[Tex/LaTex] Issue with diacritics in Romanian language document

copy/pastefont-encodingspdfpdftex

I have a document that uses Romanian language, characters with diacritics. It is created using TexWorks.
My document looks like this:

\usepackage[utf8]{inputenc}
\usepackage[romanian]{babel}

ca răspuns la anunțul dumneavoastră

It looks fine when viewing it in a PDF reader. When I try to copy the text from PDF to notepad, it outputs:

ca r˘ aspuns la anunt , ul

This is copied instead of the original input. Can someone please shed some light as to why it does this?

Best Answer

There is currently no font encoding fully supporting Romanian, I'm afraid. New fonts should be created: not from scratch, but it would be a big job and you'd not have many of them available anyway.

The problem is that in the standard encoding OT1, no accented letter is present; with T1 the situation is slightly better because ÂâÎîĂă are present as precomposed characters, but ȘșȚț aren't, so they have to be built from other pieces.

This has two bad consequences: Romanian words cannot be hyphenated properly beyond ȘșȚț and the characters cannot be safely copied from the PDF. A not really easy workaround for copying is available with the accsupp package, which however only works with Adobe Acrobat and no other viewer that I know of.

The T1 encoding unfortunately has ŞşŢţ which are not good enough for good Romanian typography. The reason is historical: when the T1 encoding was decided upon, support for Turkish was easy to add and the language has Şş; the “t” with the cedilla was added (and it was wrong to begin with, in my opinion).
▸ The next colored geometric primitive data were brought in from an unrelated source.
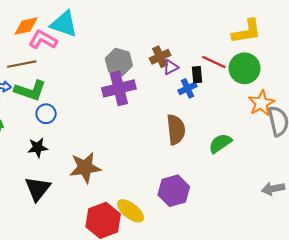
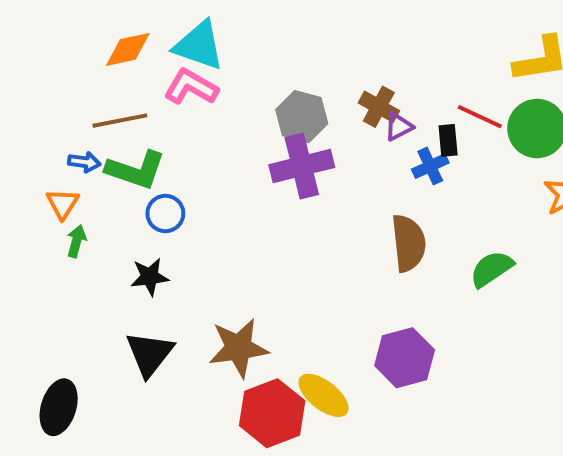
pink L-shape: (43, 40) -> (191, 87), moved
brown cross: (160, 57) -> (379, 107), turned -36
brown star: (85, 168) -> (239, 348), moved

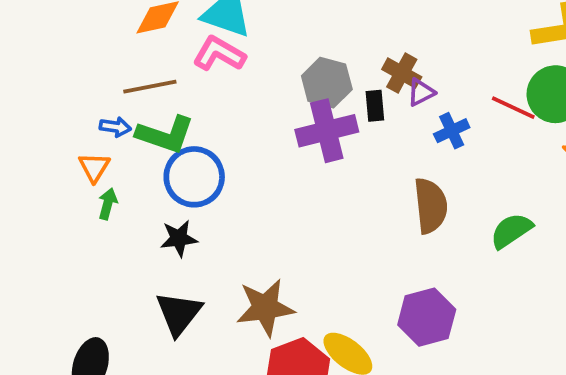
red line: (480, 117) -> (513, 108), moved
black rectangle: (448, 140) -> (375, 106), moved
blue circle: (165, 213) -> (194, 177), size x1.6

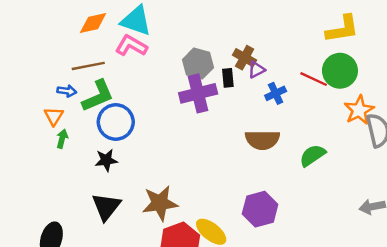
green L-shape: (165, 135) -> (98, 96), turned -42
brown semicircle: (431, 206) -> (262, 140), turned 96

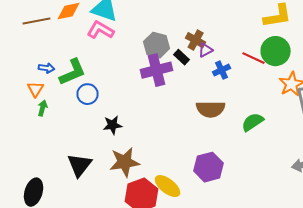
brown line: (88, 66) -> (37, 21), moved
black rectangle: (228, 78) -> (182, 57), turned -42
blue circle: (116, 122) -> (88, 94), size x0.7
black star: (106, 160) -> (113, 125), moved

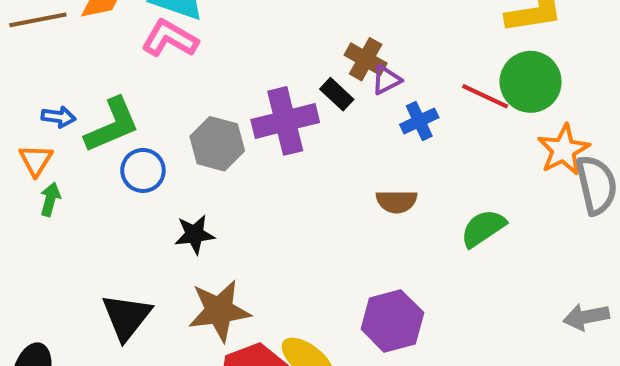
gray hexagon: (157, 45) -> (217, 144), moved
brown semicircle: (211, 109) -> (397, 201), size x0.7

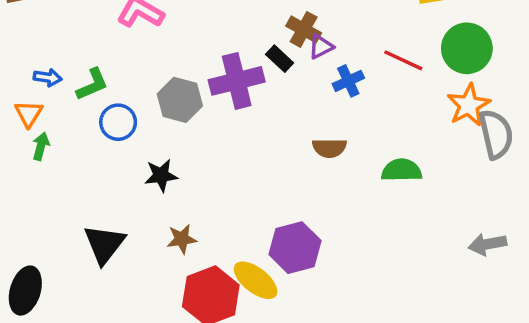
green circle: (531, 82) -> (467, 48), moved
green L-shape: (112, 125) -> (92, 84), size x0.7
green semicircle: (483, 228) -> (402, 170), turned 33
brown star: (219, 311) -> (182, 239), size x0.6
purple hexagon: (392, 321) -> (295, 248), moved

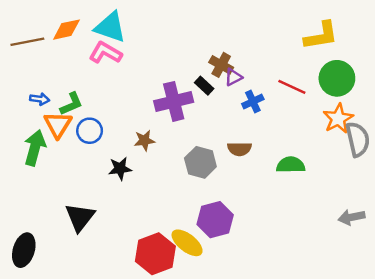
gray hexagon: (180, 100) -> (200, 162), moved
orange triangle: (29, 114) -> (58, 125), moved, size x1.4
green arrow: (41, 146) -> (35, 148), size x1.8
brown star: (182, 239) -> (144, 140), moved

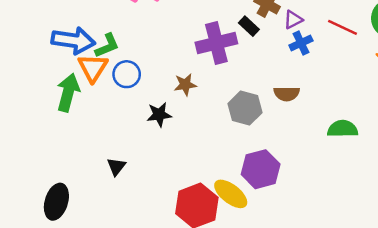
purple triangle: (233, 77) -> (293, 20), moved
blue arrow: (40, 99) -> (73, 40), size x2.0
green semicircle: (291, 165) -> (343, 129), moved
black triangle: (80, 217) -> (116, 167), size x0.6

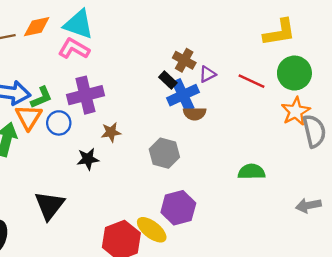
purple cross: (216, 43) -> (85, 95), moved
blue cross: (301, 43) -> (183, 95), moved, size x1.5
brown semicircle: (287, 94) -> (195, 114), moved
black triangle: (116, 167) -> (49, 205), size x1.8

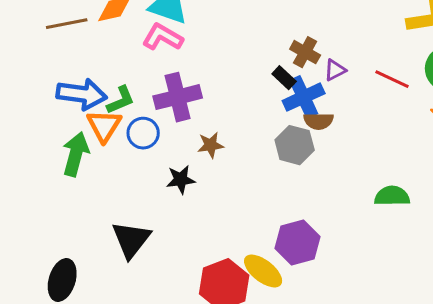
gray hexagon: (164, 153) -> (295, 145), moved

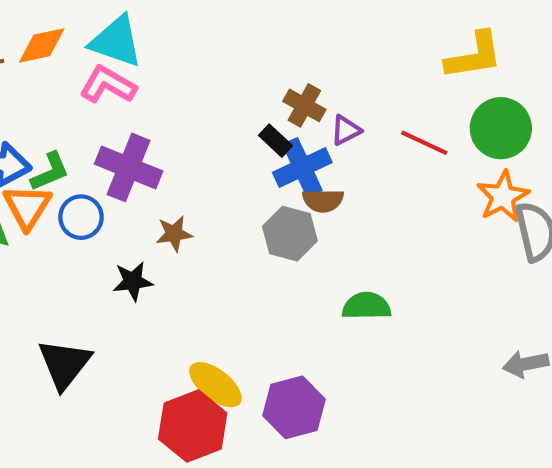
purple cross: (178, 97) -> (129, 167), turned 36
green semicircle: (392, 196) -> (366, 306), moved
purple hexagon: (298, 243) -> (294, 407), moved
yellow ellipse: (263, 271) -> (215, 385), moved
With XeLaTeX/LuaLaTeX the situation is much better: many fonts support the Romanian letters ŞşŢţ as well as the other ones. The following works out of the box with XeLaTeX/LuaLaTeX:

\documentclass{article}
\usepackage[romanian]{babel}
\usepackage{fontspec}

\begin{document}

ca răspuns la anunțul dumneavoastră

\end{document}

enter image description here

and copy/paste from the PDF gives

ca răspuns la anunțul dumneavoastră